When Google released their new Local search results format in October, 2010, SEOs quickly determined that the number of reviews and overall rating associated with a business were ranking factors. They also predicted that these would be quickly be gamed.
It was an easy ranking factor to launch the new integrated SERPs with, as they already had piles and piles of review data from their own properties as well as sites they’d partnered with. But Google’s algorithms are not static, and it couldn’t be too long before the Local algorithm included other ranking factors.
Now, it looks like they might be starting to think about other options. A paper submitted to the upcoming Very Large Data Bases conference, on Hyper-Local, Directions-Based ranking and written by two Googlers along with two other researchers, proposes a method for using direction queries…say, of the sort a user might enter into Google Maps…to determine interest in particular places that could possibly be used for ranking such places.

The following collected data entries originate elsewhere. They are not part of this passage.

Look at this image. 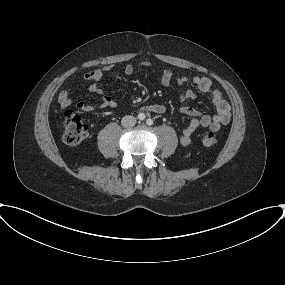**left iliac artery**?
Masks as SVG:
<instances>
[{"instance_id":"left-iliac-artery-1","label":"left iliac artery","mask_w":285,"mask_h":285,"mask_svg":"<svg viewBox=\"0 0 285 285\" xmlns=\"http://www.w3.org/2000/svg\"><path fill=\"white\" fill-rule=\"evenodd\" d=\"M146 123H147V125L150 126V125L153 124V120L149 118V119L146 120Z\"/></svg>"}]
</instances>
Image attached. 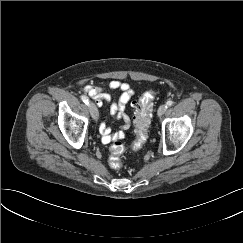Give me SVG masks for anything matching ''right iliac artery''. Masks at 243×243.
I'll use <instances>...</instances> for the list:
<instances>
[{
	"mask_svg": "<svg viewBox=\"0 0 243 243\" xmlns=\"http://www.w3.org/2000/svg\"><path fill=\"white\" fill-rule=\"evenodd\" d=\"M81 99H82V101H83L85 104H89V100H88V97H87V96L83 95V96H81Z\"/></svg>",
	"mask_w": 243,
	"mask_h": 243,
	"instance_id": "right-iliac-artery-1",
	"label": "right iliac artery"
}]
</instances>
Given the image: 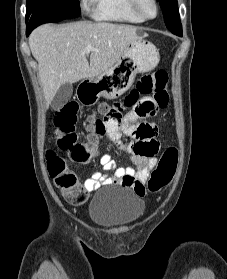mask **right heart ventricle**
Returning a JSON list of instances; mask_svg holds the SVG:
<instances>
[{
    "instance_id": "right-heart-ventricle-1",
    "label": "right heart ventricle",
    "mask_w": 227,
    "mask_h": 279,
    "mask_svg": "<svg viewBox=\"0 0 227 279\" xmlns=\"http://www.w3.org/2000/svg\"><path fill=\"white\" fill-rule=\"evenodd\" d=\"M94 4L92 17L97 20L141 23L143 20L135 13L131 0H90Z\"/></svg>"
}]
</instances>
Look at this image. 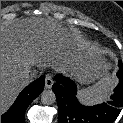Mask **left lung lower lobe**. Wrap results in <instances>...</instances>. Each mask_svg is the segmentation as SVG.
Returning a JSON list of instances; mask_svg holds the SVG:
<instances>
[{"label": "left lung lower lobe", "mask_w": 123, "mask_h": 123, "mask_svg": "<svg viewBox=\"0 0 123 123\" xmlns=\"http://www.w3.org/2000/svg\"><path fill=\"white\" fill-rule=\"evenodd\" d=\"M122 66V61L118 66ZM110 101L96 106H84L76 98V84L61 74L55 76L52 90L58 105V123H113L123 107V74Z\"/></svg>", "instance_id": "obj_1"}]
</instances>
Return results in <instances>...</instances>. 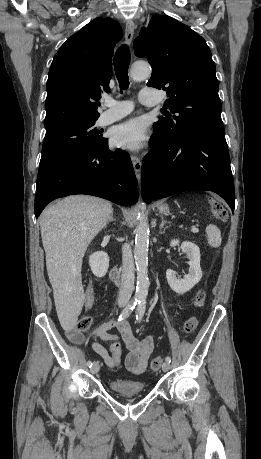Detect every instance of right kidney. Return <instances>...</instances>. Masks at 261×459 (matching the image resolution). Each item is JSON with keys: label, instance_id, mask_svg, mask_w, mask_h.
I'll return each mask as SVG.
<instances>
[{"label": "right kidney", "instance_id": "1", "mask_svg": "<svg viewBox=\"0 0 261 459\" xmlns=\"http://www.w3.org/2000/svg\"><path fill=\"white\" fill-rule=\"evenodd\" d=\"M89 265L96 277H104L109 267V256L106 252L98 251L90 255Z\"/></svg>", "mask_w": 261, "mask_h": 459}]
</instances>
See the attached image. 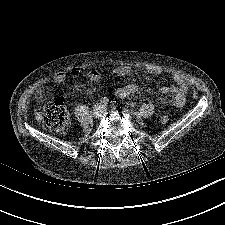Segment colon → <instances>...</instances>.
<instances>
[{"label": "colon", "instance_id": "1", "mask_svg": "<svg viewBox=\"0 0 225 225\" xmlns=\"http://www.w3.org/2000/svg\"><path fill=\"white\" fill-rule=\"evenodd\" d=\"M38 116L42 125L48 130L63 133L69 127V114L61 99H56L47 104L38 112ZM168 121L169 117L167 115L161 116L160 122L162 124H166Z\"/></svg>", "mask_w": 225, "mask_h": 225}]
</instances>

Greg Linden has a post summarizing the key points of the paper, and wrote, “the core idea is that, when people ask for directions from A to B, it shows that people are interested in B, especially if they happen to be at or near A.”
And of course, who happens to have piles and piles of data regarding direction queries?
I’m sure there are some people out there already thinking about how they could game this. But this got me thinking: what other sources of hyper-local, location-based, user-generated data is out here that could supplement direction queries?
GPS Trails on Android Devices
I’ve always believed that Google developed Android simply as a massive data mining engine. After the recent debacle where it was discovered Apple devices store GPS data, it was also uncovered that Android does too, which is not entirely unsurprising.
*removes tinfoil hat*
However, the paper addresses the main issue with GPS trails, in that “GPS datasets typically contain many positions for a few users,” and Greg points out that “just being in a location doesn’t make it clear that it is your endpoint or that you want to be there.”
All good points.
Location-Based Check-In Services
So what applications do people use when they want to be somewhere and want to tell people about it? Well, with increasing frequency, people are checking into location-based games like Foursquare, Gowalla, and Facebook Places.
Sure, this data would be heavily skewed to early adopters, owners of mobile devices, and geeks, but it could be another indicator of interest in places.
Google already partners with Twitter to use their data. The Twitter API includes a portion for GPS coordinates, and many mobile Twitter apps and third-party supporting sites like Twitpic have a setting that allow users to embed their coordinates in their tweets. Rather convenient, considering the number of people who tweet frequently from doctor’s waiting rooms, restaurants, grocery store line-ups, etc.
Of course, we’re not there yet. This paper is to be presented at VLDB in August, so it’s not even being implemented by Google yet. And by the time something like this is anywhere nearing integration into the Local algorithm, Foursquare and the like may not even exist. But with more users adopting mobile devices faster than desktop computers, and everyone under the sun trying to develop a location-based app, the opportunity is certainly there.